Indeed, dancing continues to play a significant role in the rites of many modern religions. Japanese Shinto religious dances are performed for the enjoyment of ancestors and as a means of making contact with their god. The whirling Dervishes, a religious Muslim sect, use dance ecstasy as a major element in their religious worship. So to do some Hassidim Jewish sects in which they dance in order to increase their contact with the mystical powers of god. Dancing also plays a major role in Hindu religious practices as even the Gods are known to dance.
DANCE OF ART
Magical dances and those involved in fertility rites, are not meant as a form of individual emotional expression but usually serve a particular purpose benefiting the tribe. In this regard they become ritualized and are performed in the same manner with certain proscribed and prohibited movements. Many forms of dance are in fact ritualized, including, ballet and even rock and roll. In contrast, those forms of dance which attempt to defy ritualized constraints, instead rely on natural movements and gestures which in turn are sometimes the most pregnant with individual meaning. These movements are under the auspices of the basal ganglia, which, like the limbic system, provide emotional coloring and meaning to movements. Indeed, it is via the amygdala that even spiritual feelings of the mystical come to be generated.

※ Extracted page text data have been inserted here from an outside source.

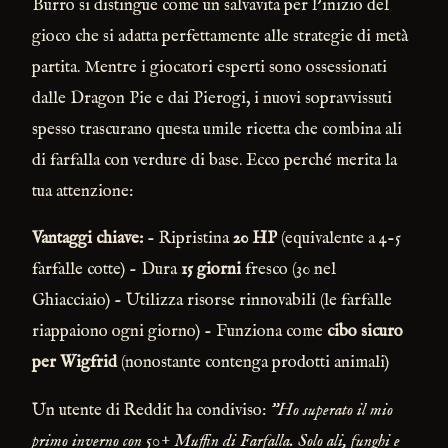
Burro si distingue come un salvavita per l'inizio del
gioco che si adatta perfettamente alle strategie di metà
partita. Mentre i giocatori esperti sono ossessionati
dalle Dragon Pie e dai Pierogi, i nuovi sopravvissuti
spesso trascurano questa umile ricetta che combina ali
di farfalla con verdure di base. Ecco perché merita la
tua attenzione:
Vantaggi chiave:
- Ripristina
20 HP
(equivalente a 4-5
farfalle cotte) - Dura
15 giorni
fresco (30 nel
Ghiacciaio) - Utilizza risorse rinnovabili (le farfalle
riappaiono ogni giorno) - Funziona come
cibo sicuro
per Wigfrid
(nonostante contenga prodotti animali)
Un utente di Reddit ha condiviso:
"Ho superato il mio
primo inverno con 50+ Muffin di Farfalla. Solo ali, funghi e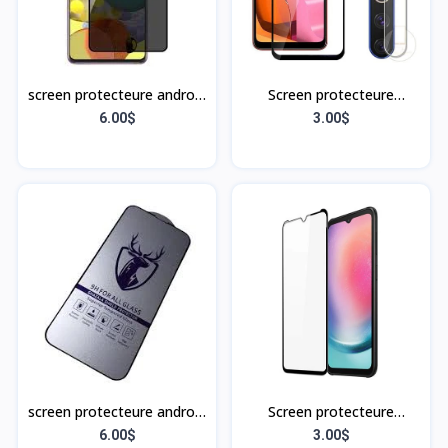
screen protecteure android
Screen protecteure
A90
Samsung A20S
6.00$
3.00$
screen protecteure android
Screen protecteure
A81
Samsung A24 4G
6.00$
3.00$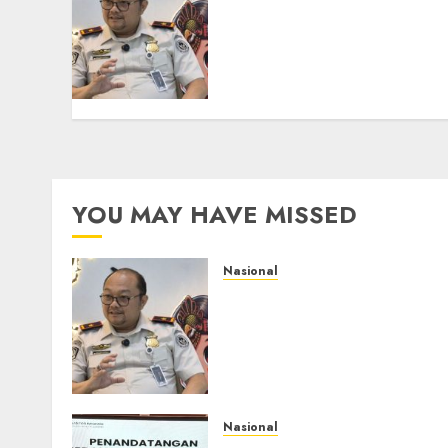
Imigrasi Semarang
Perketat Pengawasan
Berlapis, Cegah TPPO dan
Tegas Tindak WNA
Bermasalah
AGUSTUS 6, 2026
0
YOU MAY HAVE MISSED
Nasional
Imigrasi Semarang
Perketat Pengawasan
Berlapis, Cegah TPPO dan
Tegas Tindak WNA
Bermasalah
AGUSTUS 6, 2026
0
Nasional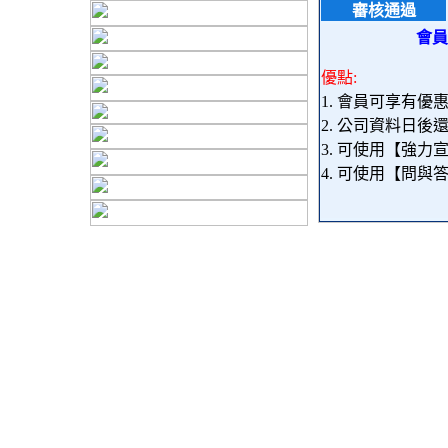
審核通過
會員
優點:
1. 會員可享有優
2. 公司資料日
3. 可使用【強
4. 可使用【問與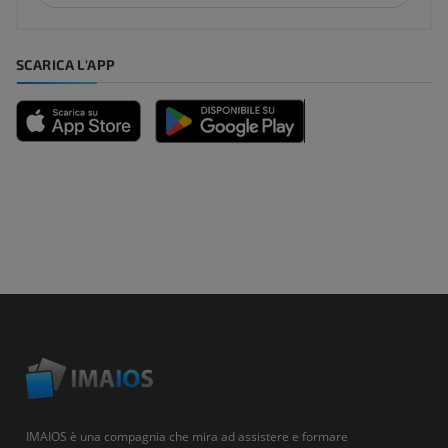
SCARICA L'APP
IMAIOS è una compagnia che mira ad assistere e formare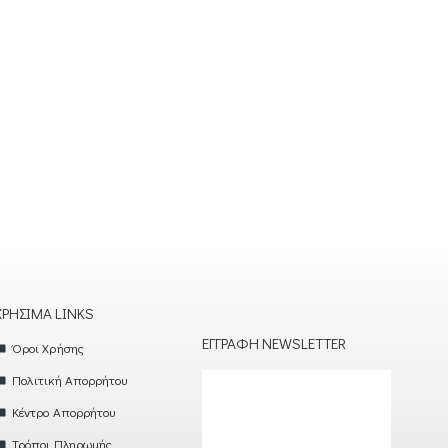
ΧΡΉΣΙΜΑ LINKS
ΕΓΓΡΑΦΉ NEWSLETTER
Όροι Χρήσης
Πολιτική Απορρήτου
Κέντρο Απορρήτου
Τρόποι Πληρωμής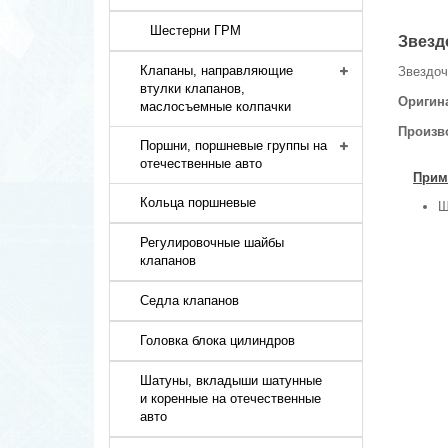
Шестерни ГРМ
Звезд
Клапаны, направляющие
Звездоч
втулки клапанов,
Оригин
маслосъемные колпачки
Произв
Поршни, поршневые группы на
отечественные авто
Прим
Кольца поршневые
Ш
Регулировочные шайбы
клапанов
Седла клапанов
Головка блока цилиндров
Шатуны, вкладыши шатунные
и коренные на отечественные
авто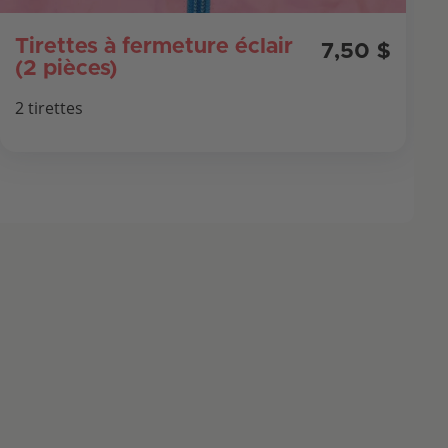
Tirettes à fermeture éclair
7,50 $
(2 pièces)
2 tirettes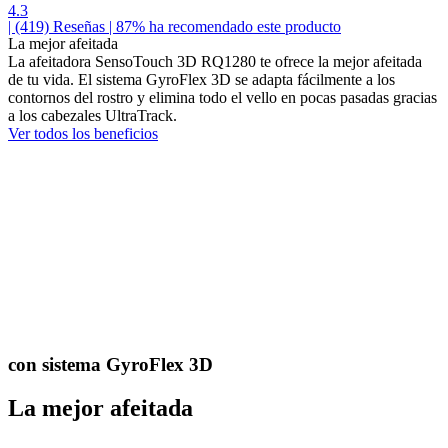
4.3
| (419)
Reseñas
| 87% ha recomendado este producto
La mejor afeitada
La afeitadora SensoTouch 3D RQ1280 te ofrece la mejor afeitada
de tu vida. El sistema GyroFlex 3D se adapta fácilmente a los
contornos del rostro y elimina todo el vello en pocas pasadas gracias
a los cabezales UltraTrack.
Ver todos los beneficios
con sistema GyroFlex 3D
La mejor afeitada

As dancing evolved from purely emotional to ritualized it gained in its potential power to influence and communicate beyond the natural and innate. In the evolutionary process it also became art. However, it is quite possible that dance preceded not only the more formalized means of communicating such as through spoken and written language but the development of the plastic and representational arts as well. Long before the development of visual art, dancing had already become an art as well as a later subject of ancient as well as modern artists. Hence, we find that in the earliest depictions of art in the recesses of ancient caves and beneath ancient cliffs, that Cro-Magnon man painted his fellows and the women in the act of dancing.
Be it the expression of emotion, magic, art, spirit, or soul, dancing thus represents an important form of intellectual activity. Indeed, be it modern human or dancing bee, dance is not only a language, for it speaks of the past and the future and time and space and that which is ineffable.